All those years, J was the cook. He was so good at it, and I was so insecure about it. Cooking was a mystery to me. (I could bake and do things with eggs, but those seem to be on a different chromosome.) When I tried, he'd scorn me for following recipes and try to tell me how to make it better. That's something you can't tell somebody, so I'd just back off and let him do it. Around the time he was just beginning to have trouble standing up at the stove and remembering the logic of cooking, I helped edit a cookbook. Some of the recipes sounded really good, and I began trying to make them. Then the creator of the cookbook gave me a subscription to Southern Living, and they must have the world's best test kitchen, because their recipes are not only delicious but idiot-proof. I was still following recipes, but now they were working. I had begun to cook, with training wheels on. With luck and J's supervision, I could even make a decent batch of fish eggs.
When we moved to Chapel Hill, lo and behold, not only were the post office, the library, the drugstore, and three supermarkets within walking distance -- even pushing a 350-pound wheelchair -- but so was a Greek gourmet shop, Mariakakis, that sells tarama as well as sardines, olive oil, soap, wine, imported jams, tahini, halvah, and other things we like. Not since the 1970s when the last Greek shop closed in the Village have I been able to walk to buy fish eggs, not take the subway to Port Authority Bus Terminal and get out on 9th Avenue. Chapel Hill, of all places! It was one of the things that made us think we were meant to be here.
So we sit down to make fish eggs and pretty soon it becomes evident that Jacques has forgotten how. He wants to put all the chopped onions in too soon, he wants to put too much oil in too soon, and if I try to tell him otherwise -- no matter how I remind him that he was the one who entrusted this knowledge to me -- he gets very offended; he feels as if I'm encroaching on his territory, unmanning him, questioning his competence. I have to sneak the ruined fish eggs back into the kitchen, scrape them down the dispos-all, and start a new batch, this time keeping the onions and oil out of arms' reach until the eggs have safely taken. Still I don't fully realize what this means, until . . .
Last week, we get ready to make fish eggs. I give him the bowl and the beater, scrape in some tarama, and he starts beating. I watch, and in a way I've never seen before, I see the eggs rise up, ready and eager for oil. I ask, "Do you want to put some oil in now?" No. He keeps on beating. It's killing me. Now! Now!

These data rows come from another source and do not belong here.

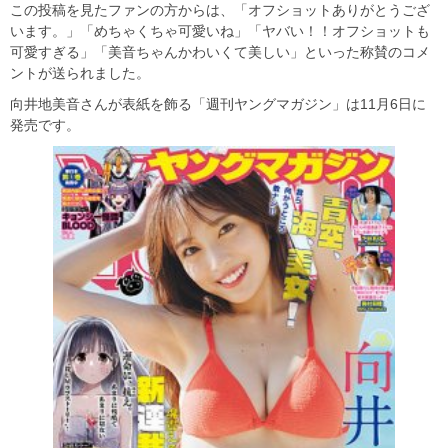
この投稿を見たファンの方からは、「オフショットありがとうござ
います。」「めちゃくちゃ可愛いね」「ヤバい！！オフショットも
可愛すぎる」「美音ちゃんかわいくて美しい」といった称賛のコメ
ントが送られました。
向井地美音さんが表紙を飾る「週刊ヤングマガジン」は11月6日に
発売です。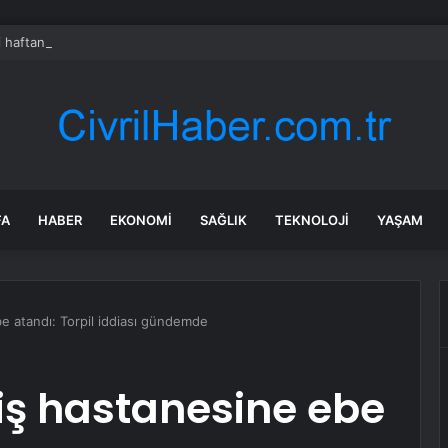
i haftanın zirvesinde
FA
HABER
EKONOMI
SAĞLIK
TEKNOLOJI
YAŞAM
be atandı: Torpil iddiası gündemde
iş hastanesine ebe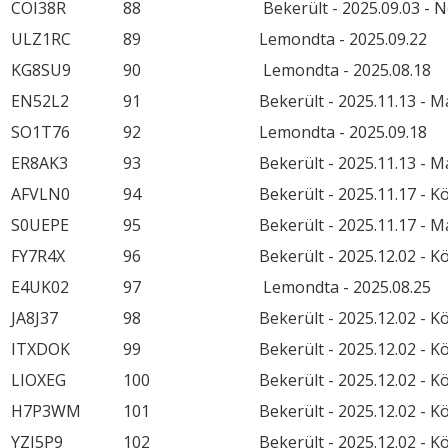
COI38R
88
Bekerült - 2025.09.03 - 
ULZ1RC
89
Lemondta - 2025.09.22
KG8SU9
90
Lemondta - 2025.08.18
EN52L2
91
Bekerült - 2025.11.13 - 
SO1T76
92
Lemondta - 2025.09.18
ER8AK3
93
Bekerült - 2025.11.13 - 
AFVLN0
94
Bekerült - 2025.11.17 - 
S0UEPE
95
Bekerült - 2025.11.17 - M
FY7R4X
96
Bekerült - 2025.12.02 - 
E4UK02
97
Lemondta - 2025.08.25
JA8J37
98
Bekerült - 2025.12.02 - K
ITXDOK
99
Bekerült - 2025.12.02 - K
LIOXEG
100
Bekerült - 2025.12.02 - K
H7P3WM
101
Bekerült - 2025.12.02 - K
YZI5P9
102
Bekerült - 2025.12.02 - K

I diplomatically suggest . . . but no. And I watch as he goes past the point of no return and beats the eggs to death. I've never seen this before, but I just know they're not going to absorb any oil. And that's exactly what happens.
So I take a small amount from the jar and I start another batch. If you can get a successful . . . colloid? emulsion? . . . going in a fresh bowl, you can sometimes save a batch that failed to take. Expertly, I beat the eggs just to the point where they're begging for oil, start adding it at just the right point, and they're looking good. I then take the risk -- I know it's a risk -- of adding a couple of spoons of the failed batch to the new batch. Oops. It doesn't completely ruin the new batch, but it doesn't quite save the old. It's not hopeless. It's in-between.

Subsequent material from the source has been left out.